Les « camps de squatters » étaient particulièrement répandus au début du boom pétrolier en 2008, quand les travailleurs ont commencé à affluer vers la zone. Certains travailleurs vivaient illégalement sur les chantiers-mêmes, sans être raccordés aux égouts ou à l’eau. Pour l’électricité, ils se servaient de longues rallonges pour se raccorder aux groupes électrogènes les plus proches.

Si les conditions de vie étaient difficiles pour certains, le travail en soi était souvent dangereux. Les tâches que devaient accomplir les travailleurs allaient de l’installation de tubages autour des trépans pour assurer à la foreuse une trajectoire libre d’obstacles, à des opérations plus spécialisées comme le « repêchage » ou des tâches comme celle exécutée par ce travailleur qui devait retirer tout objet qui tombait dans les puits creusés par les foreuses .

L’afflux soudain de travailleurs pour assurer le maintien du débit pétrolier des gisements de Bakken a entraîné une augmentation du nombre de morts accidentelles dans la région. D’après l’OSHA, plus de la moitié des travailleurs morts dans l’exercice de leur emploi dans le Dakota du Nord appartenaient à l’industrie du pétrole et du gaz.

D’après un profil démographique établi sur la base d’un recensement effectué aux États-Unis en 2010, Williams County, Dakota du Nord, comptait 22.398 habitants. Selon les projections basées sur ce même recensement, la population en 2015 était estimée à 35.295 habitants.

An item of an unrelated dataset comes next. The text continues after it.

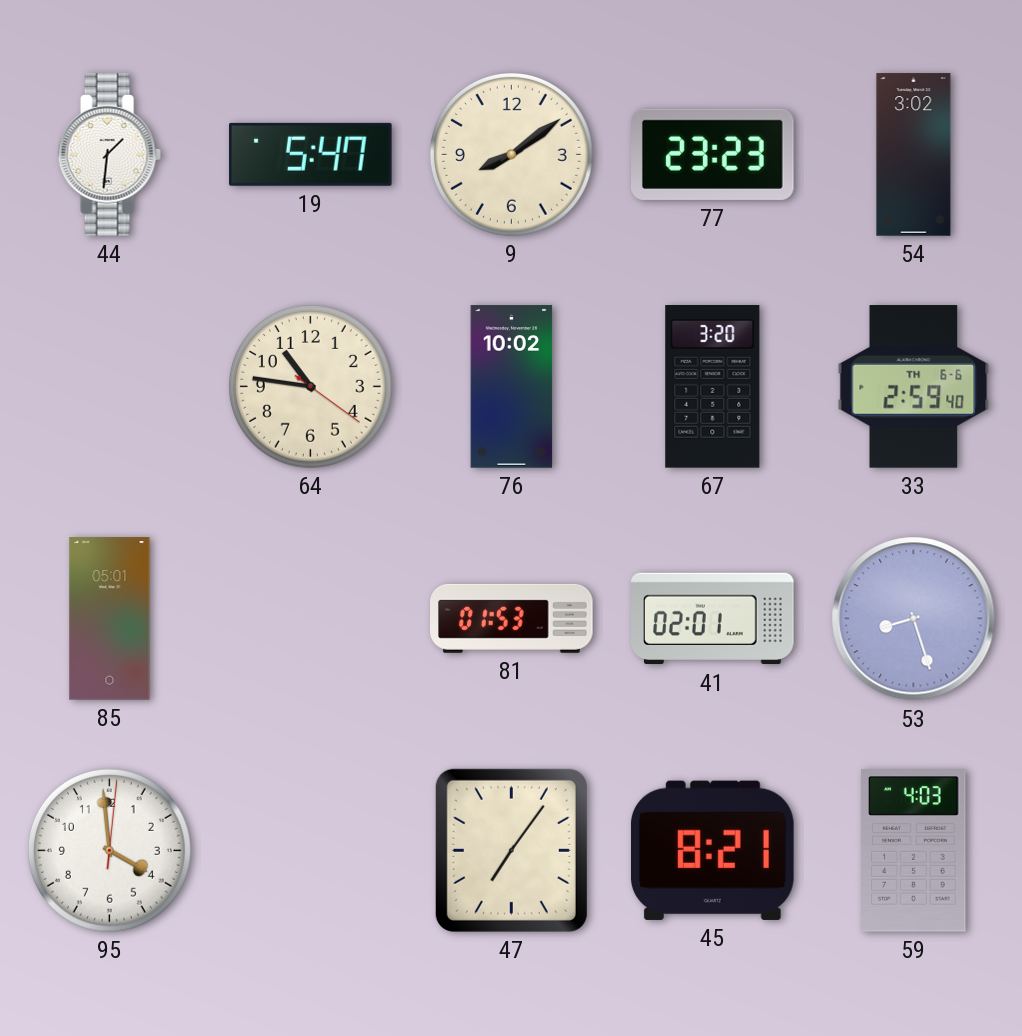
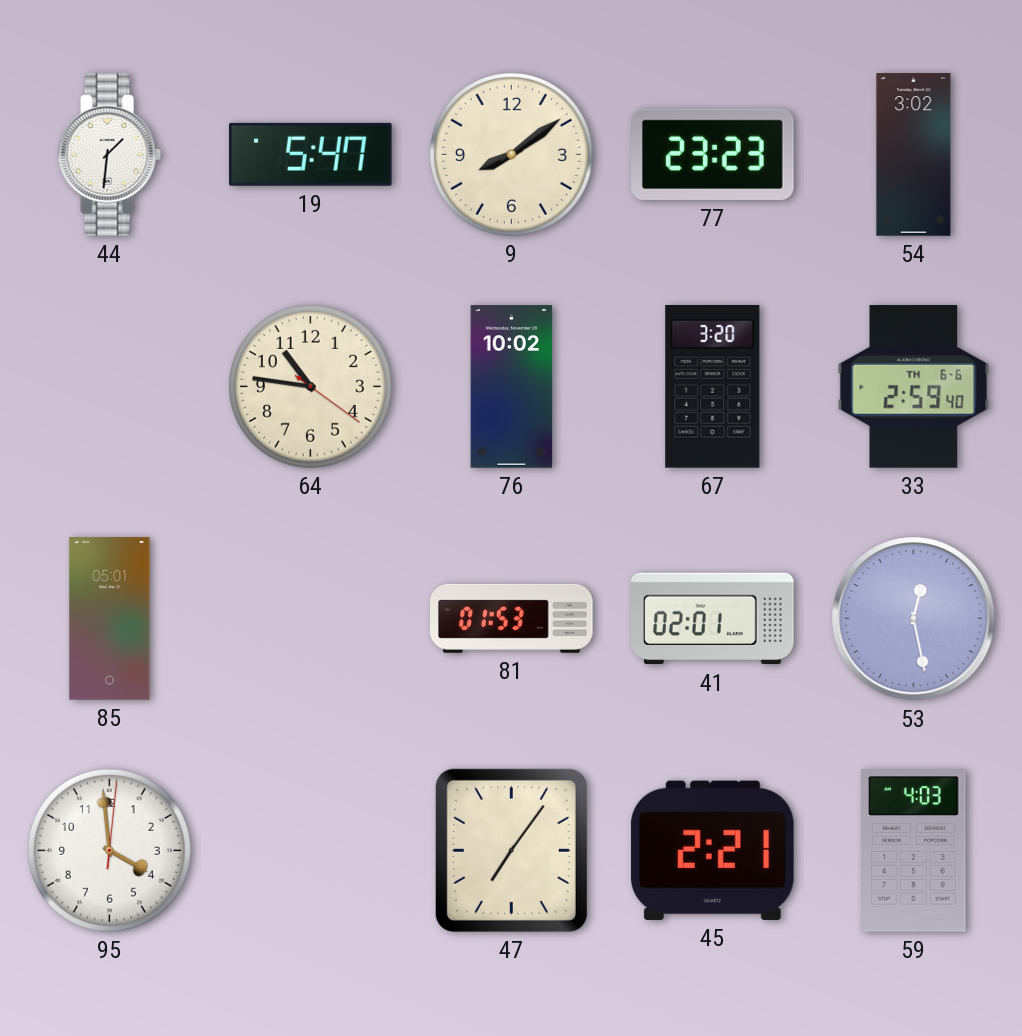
53: 8:27 -> 12:28
45: 8:21 -> 2:21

Des travailleurs migrants faisaient la navette depuis des États aussi éloignés que le Texas ou l’Oklahoma pour y exécuter diverses opérations.

Depuis l’arrêt des forages dans la zone, dû à la plongée des cours pétroliers, les travailleurs directement associés aux compagnies pétrolières ont quitté l’État, laissant derrière eux la ville de Williston surédifiée et endettée.

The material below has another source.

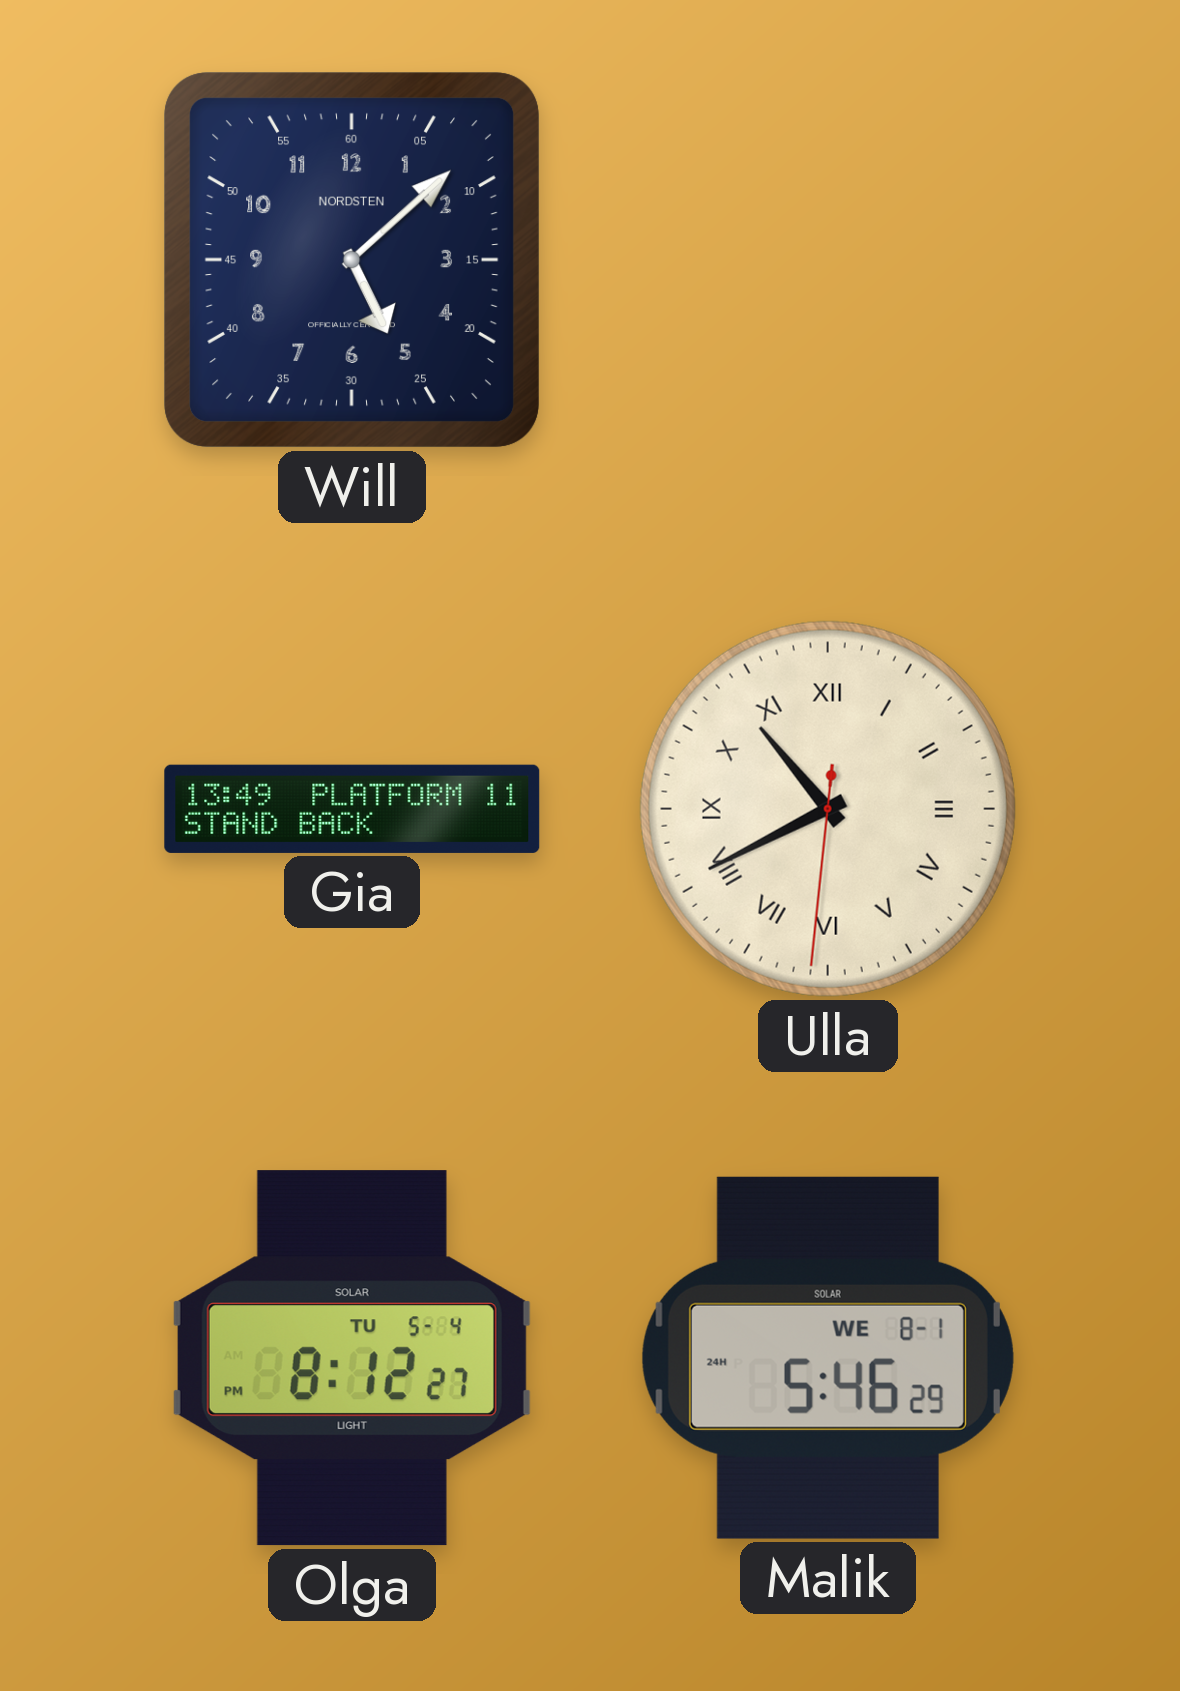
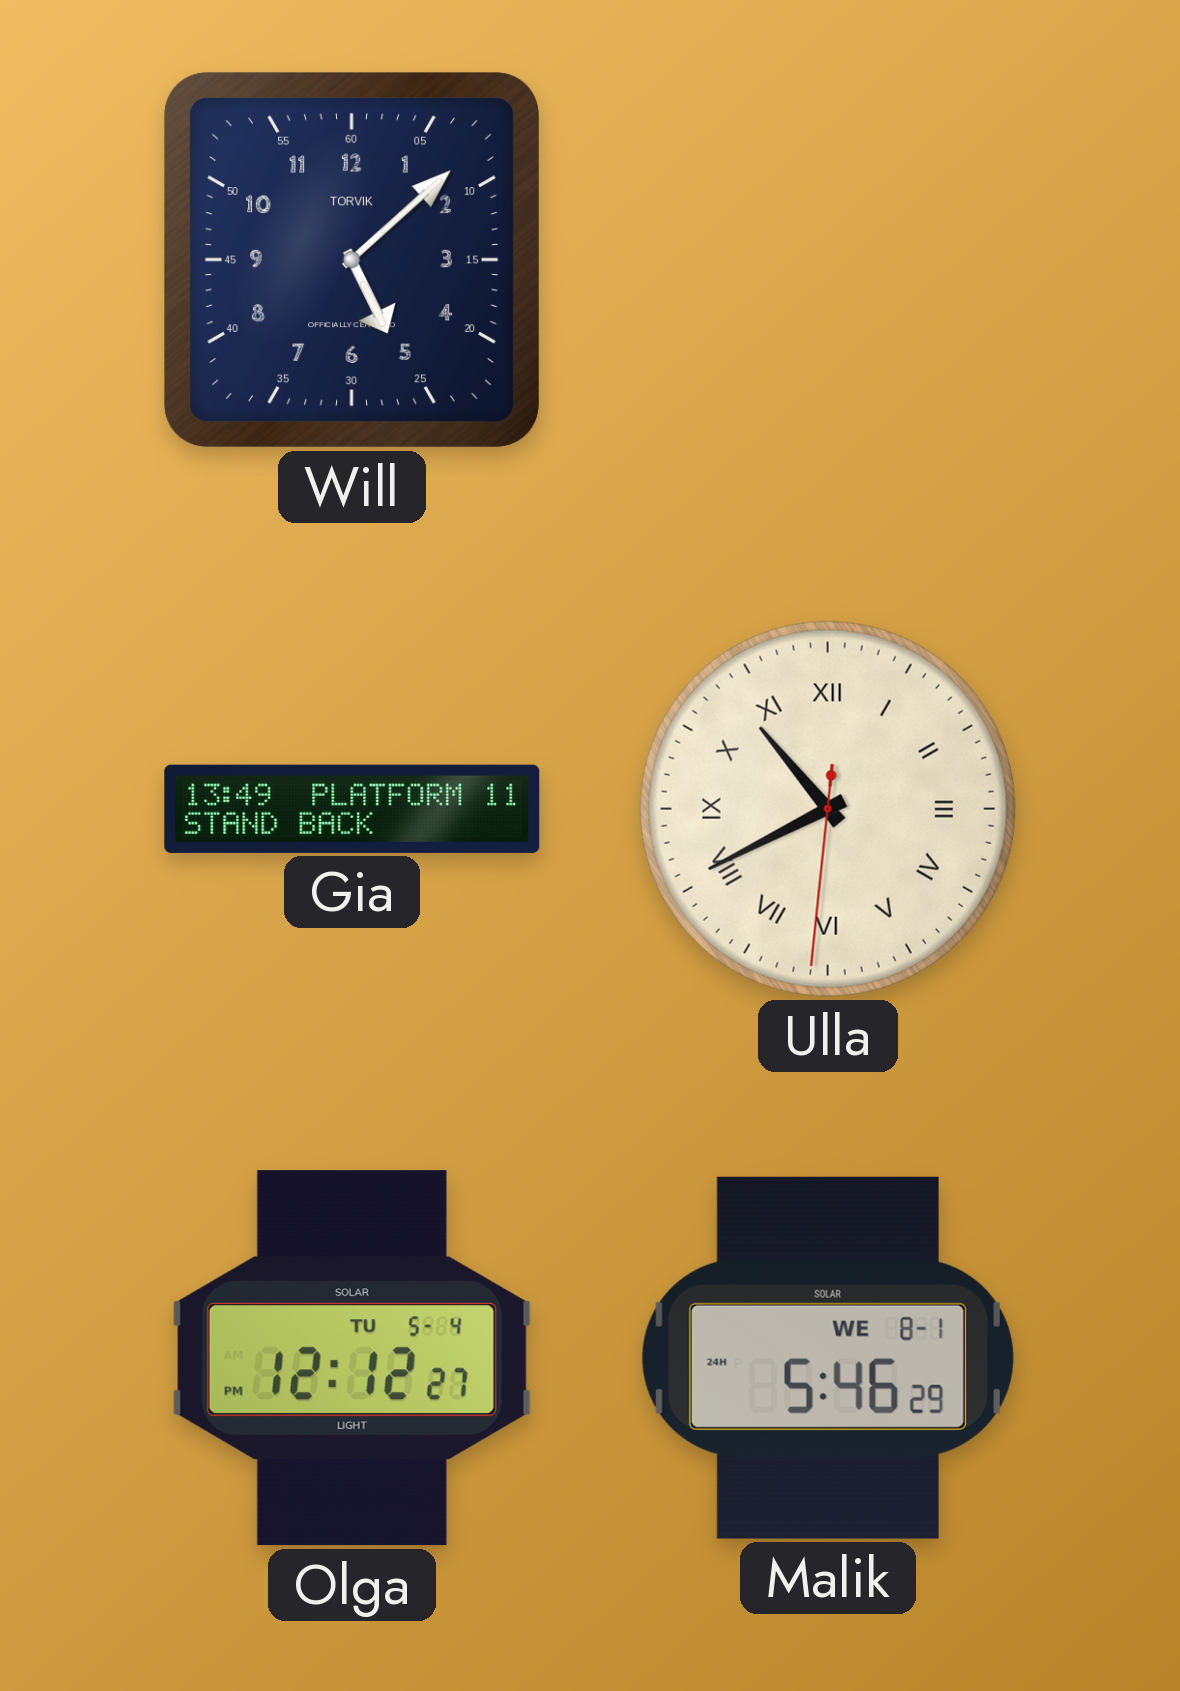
Will brand: NORDSTEN -> TORVIK
Olga: 8:12 -> 12:12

Alors que le nombre de travailleurs morts au travail devrait diminuer sous l’effet de cet exode, il est probable que la tendance observée dans le Dakota du Nord resurgisse en cas d’un nouveau boom pétrolier.

Le rapport de l’AFL-CIO note le progrès accompli à travers tout le pays – que plus d’un demi-million de vies ont pu être sauvées grâce à la loi de 1970 sur la santé et la sécurité au travail. En attendant, il reste beaucoup d’autres vies à sauver. Comme les 12 travailleuses et travailleurs en moyenne qui meurent chaque jour rien qu’aux États-Unis.